A rethink is needed on how to directly regulate activities of Big Tech companies in financial services, given their size and influence, a top official at an international forum for central banks said in Wednesday.
Data-rich Big Tech companies such as Alibaba and Amazon have been involved for some time in financial services such as banking, payments, asset management and insurance, with some also providing cloud computing to run key services for banks.
Their size and reach in social media and e-commerce means they can quickly build up market share in financial activities, Bank for International Settlements (BIS) General Manager Agustin Carstens said in a speech.
This creates a risk of them becoming “too big to fail” – a problem regulators hoped they had solved with banks after bailouts in the financial crisis over a decade ago.

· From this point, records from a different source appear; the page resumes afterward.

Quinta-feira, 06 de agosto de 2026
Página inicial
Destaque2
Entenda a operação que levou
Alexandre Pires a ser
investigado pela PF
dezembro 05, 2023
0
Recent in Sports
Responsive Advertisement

“Without a doubt, a regulatory rethink is warranted, and we need a new path to follow,” Carstens said, adding a new “holistic” framework was needed that included requiring Big Tech financial services to be ring-fenced from other operations.

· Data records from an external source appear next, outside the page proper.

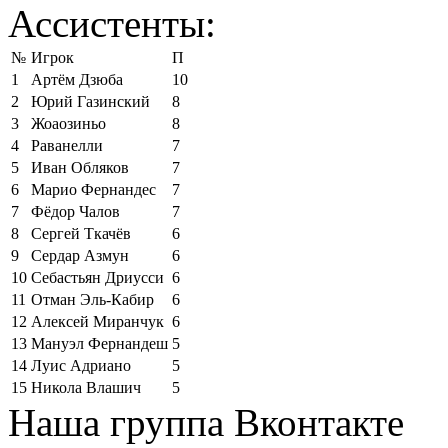
Ассистенты:
№
Игрок
П
1
Артём Дзюба
10
2
Юрий Газинский
8
3
Жоаозиньо
8
4
Раванелли
7
5
Иван Обляков
7
6
Марио Фернандес
7
7
Фёдор Чалов
7
8
Сергей Ткачёв
6
9
Сердар Азмун
6
10
Себастьян Дриусси
6
11
Отман Эль-Кабир
6
12
Алексей Миранчук
6
13
Мануэл Фернандеш
5
14
Луис Адриано
5
15
Никола Влашич
5
Наша группа Вконтакте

Their vast troves of data give Big Tech firms valuable information about potential financial services customers, such as their wealth and spending habits. Companies from Jumia in Africa to Grab in southeast Asia are trying to tap into that by providing services such as credit and payments processing.
Big Tech firms with significant financial activities could also be subject to group-wide requirements on governance, conduct of business and operational resilience, Carstens said.

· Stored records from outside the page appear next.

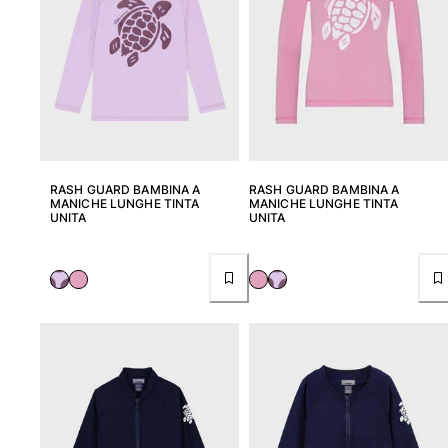
RASH GUARD BAMBINA A
RASH GUARD BAMBINA A
MANICHE LUNGHE TINTA
MANICHE LUNGHE TINTA
UNITA
UNITA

Implementing “holistic” financial rules for Big Tech would be challenging given the sector is already overseen by data privacy and competition regulators locally and internationally, with no obvious “lead” regulator, he added.
Operational resilience rules are already emerging in the European Union, Britain and elsewhere to give financial regulators oversight on the use by banks and insurers of outside cloud computing firms like Amazon, IBM and Microsoft to host services.
Microsoft’s $2 billion deal with London Stock Exchange Group in December was the latest sign of how boundaries between Big Tech and finance are blurring.
The potential benefits of Big Tech firms’ entry into finance include improved customer outcomes, increased financial market efficiency and enhanced financial inclusion, Carstens said. “It is high time to move from theory to practice and consider tangible options for regulatory actions.”